Use the following categories simply as a means to attempt to understand how irritability is gauged.
Very easy to exacerbate with poor tolerance for tissue loading, perhaps even indirect loading from associated structures. Mechanical examination can be confusing and misleading. The assimilation of painful special tests will continue to erode the reliability and validity of the biomechanical examination, therefore a gentle and appropriately sequenced examination strategy is critical for accurate data gathering. This patient’s optimal loading zone has narrowed substantially. Key movements, and relevant activites are limited significantly. Symptoms may come on immediately, or may be severe the next day. The symptoms generally have a lingering component secondary to the chemical involvement at the tissue level. This patient requires tactics that carefully control dosage, generally with education and offloading principles being a cornerstone of early intervention. To increase the tissue tolerance and optimal loading zone, steroids, NSAIDs, and modalities are generally effective.

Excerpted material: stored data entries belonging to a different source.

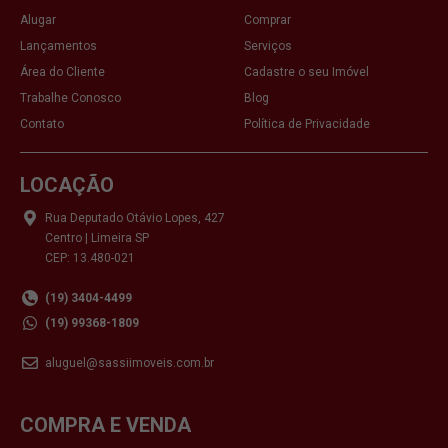
Alugar
Comprar
Lançamentos
Serviços
Área do Cliente
Cadastre o seu Imóvel
Trabalhe Conosco
Blog
Contato
Política de Privacidade
LOCAÇÃO
Rua Deputado Otávio Lopes, 427
Centro | Limeira SP
CEP: 13.480-021
(19) 3404-4499
(19) 99368-1809
aluguel@sassiimoveis.com.br
COMPRA E VENDA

This condition is generally easy to exacerbate, but with specific motions and forces at the local tissue level. The symptoms are also more easy to abate and have a clearer mechanical response with less lingering (chemically oriented) symptoms. This patient will respond much faster than the patient with high irritability to mechanical treatment directed at restoring normal mechanics. Therefore, the examination strategy can be more vigorous and the biomechanical examination will reveal more clear information. Often, this patient has a combined mechanical/chemical pain generator but is mechanical dominant and therefore appropriate mechanical protective strategies can effectively reduce symptoms. They may have a partial response to anti-inflammatories and inflammation based treatments, but this will not be the most effective intervention for this patient.
This patient is difficult to flare up, and when it does can be completely abated with anti-inflammatories OR mechanical protection. Generally, both strategies are NOT necessary to stabilize and nearly completely reduce symptoms. The examination strategy should be aggressive to clear associated structures, and the dosage should be working towards increasing tissue capacity and widening the optimal loading zone through biomechanical intervention.